• _Exercise_
Would you return exactly the lines below from the line with "EXO2s Sonde" through the line with "other events you", both included, and nothing else, leaving out the pictures?

Stored data entries:
Start of Block

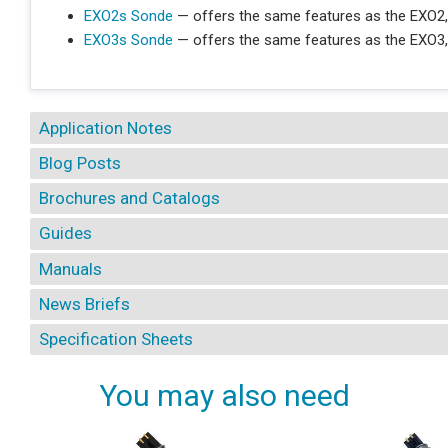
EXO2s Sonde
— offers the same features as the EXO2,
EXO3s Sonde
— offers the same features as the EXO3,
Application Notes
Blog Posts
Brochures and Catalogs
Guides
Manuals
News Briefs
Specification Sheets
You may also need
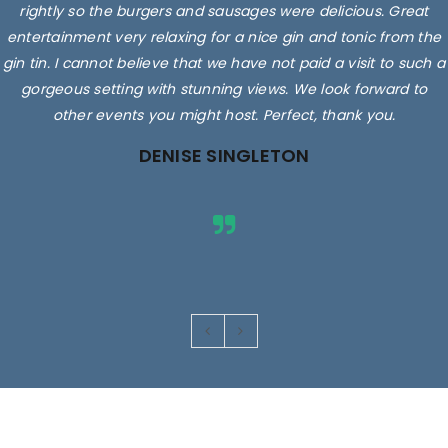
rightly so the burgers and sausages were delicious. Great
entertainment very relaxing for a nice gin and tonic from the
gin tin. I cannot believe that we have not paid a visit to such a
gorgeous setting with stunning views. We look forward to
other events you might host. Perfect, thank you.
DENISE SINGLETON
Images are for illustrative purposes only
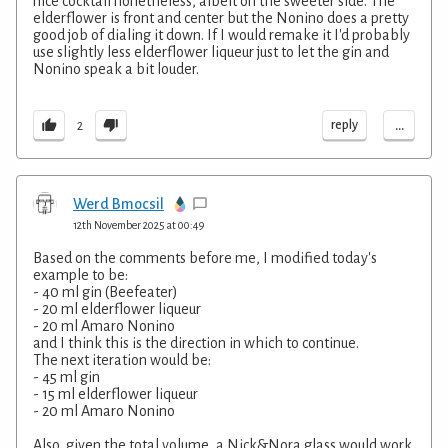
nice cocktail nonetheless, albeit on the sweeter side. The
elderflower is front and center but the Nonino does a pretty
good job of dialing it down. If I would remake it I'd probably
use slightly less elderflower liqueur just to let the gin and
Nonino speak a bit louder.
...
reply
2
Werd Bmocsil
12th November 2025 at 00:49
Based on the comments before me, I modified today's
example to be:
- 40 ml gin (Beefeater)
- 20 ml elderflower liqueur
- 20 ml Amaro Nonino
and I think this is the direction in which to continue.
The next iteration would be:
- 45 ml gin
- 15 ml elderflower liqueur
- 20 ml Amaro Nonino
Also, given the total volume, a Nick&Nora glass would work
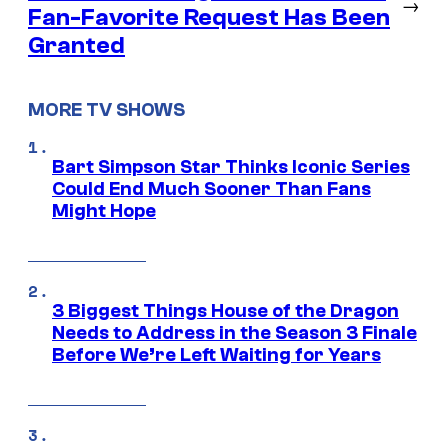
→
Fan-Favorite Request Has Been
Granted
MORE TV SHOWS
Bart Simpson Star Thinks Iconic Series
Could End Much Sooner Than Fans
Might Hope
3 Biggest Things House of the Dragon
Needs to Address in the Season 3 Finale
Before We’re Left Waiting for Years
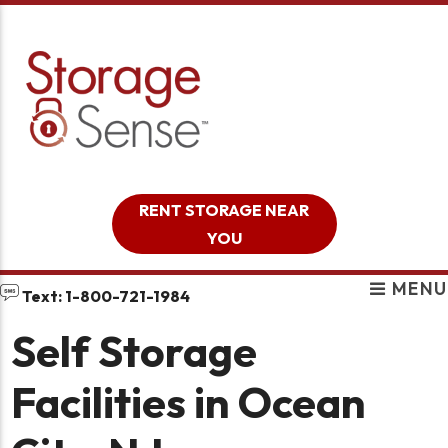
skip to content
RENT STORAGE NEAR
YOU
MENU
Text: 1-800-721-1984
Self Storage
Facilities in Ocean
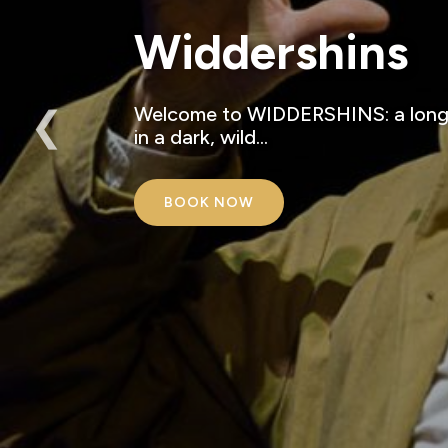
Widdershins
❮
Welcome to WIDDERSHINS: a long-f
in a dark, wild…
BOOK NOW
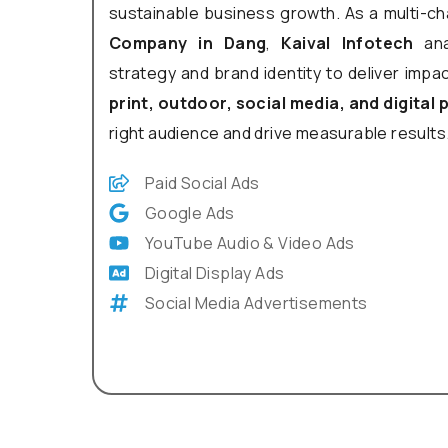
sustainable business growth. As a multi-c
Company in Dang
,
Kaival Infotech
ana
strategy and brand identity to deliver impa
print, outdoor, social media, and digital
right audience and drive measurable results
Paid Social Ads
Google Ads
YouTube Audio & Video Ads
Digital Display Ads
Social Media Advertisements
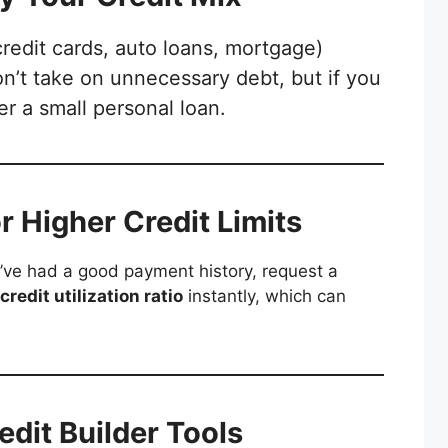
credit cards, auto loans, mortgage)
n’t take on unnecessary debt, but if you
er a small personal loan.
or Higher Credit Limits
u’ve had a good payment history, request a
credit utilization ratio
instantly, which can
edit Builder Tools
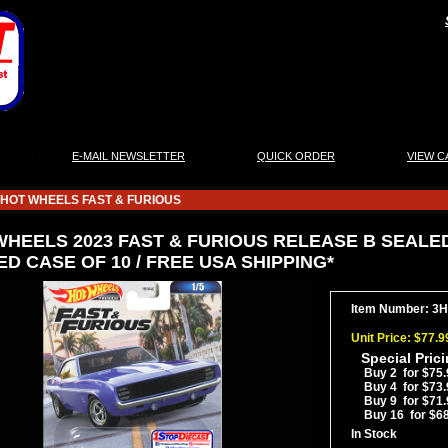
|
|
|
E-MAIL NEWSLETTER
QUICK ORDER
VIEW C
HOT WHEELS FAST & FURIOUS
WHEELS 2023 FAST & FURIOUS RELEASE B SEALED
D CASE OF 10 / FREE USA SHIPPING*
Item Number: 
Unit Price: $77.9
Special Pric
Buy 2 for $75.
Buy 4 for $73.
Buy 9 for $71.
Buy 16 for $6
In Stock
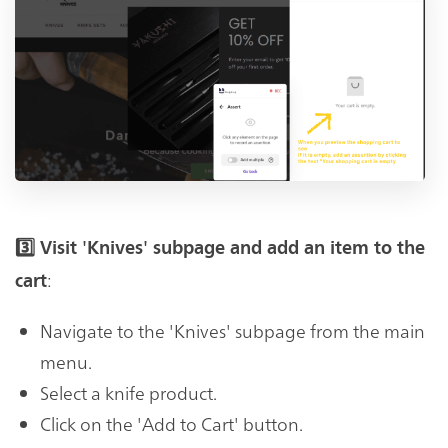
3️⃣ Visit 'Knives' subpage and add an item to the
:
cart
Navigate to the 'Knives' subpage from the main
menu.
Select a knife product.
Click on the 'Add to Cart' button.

End of Block
Start of Block

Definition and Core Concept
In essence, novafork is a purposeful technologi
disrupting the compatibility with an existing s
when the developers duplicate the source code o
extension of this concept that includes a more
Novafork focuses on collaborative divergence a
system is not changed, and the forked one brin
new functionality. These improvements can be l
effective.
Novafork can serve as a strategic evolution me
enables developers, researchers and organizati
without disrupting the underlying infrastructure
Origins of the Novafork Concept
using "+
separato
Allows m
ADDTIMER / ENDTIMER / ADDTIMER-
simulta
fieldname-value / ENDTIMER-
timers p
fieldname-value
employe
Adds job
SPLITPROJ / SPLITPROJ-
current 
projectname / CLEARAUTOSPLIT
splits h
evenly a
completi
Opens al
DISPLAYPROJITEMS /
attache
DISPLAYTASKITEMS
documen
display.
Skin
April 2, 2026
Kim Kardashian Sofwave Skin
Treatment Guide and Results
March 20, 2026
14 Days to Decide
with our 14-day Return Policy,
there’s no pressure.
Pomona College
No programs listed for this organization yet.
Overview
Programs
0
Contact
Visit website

End of Block

• _Task solution_
EXO2s Sonde
— offers the same features as the EXO2,
EXO3s Sonde
— offers the same features as the EXO3,
Application Notes
Blog Posts
Brochures and Catalogs
Guides
Manuals
News Briefs
Specification Sheets
You may also need
rightly so the burgers and sausages were delicious. Great
entertainment very relaxing for a nice gin and tonic from the
gin tin. I cannot believe that we have not paid a visit to such a
gorgeous setting with stunning views. We look forward to
other events you might host. Perfect, thank you.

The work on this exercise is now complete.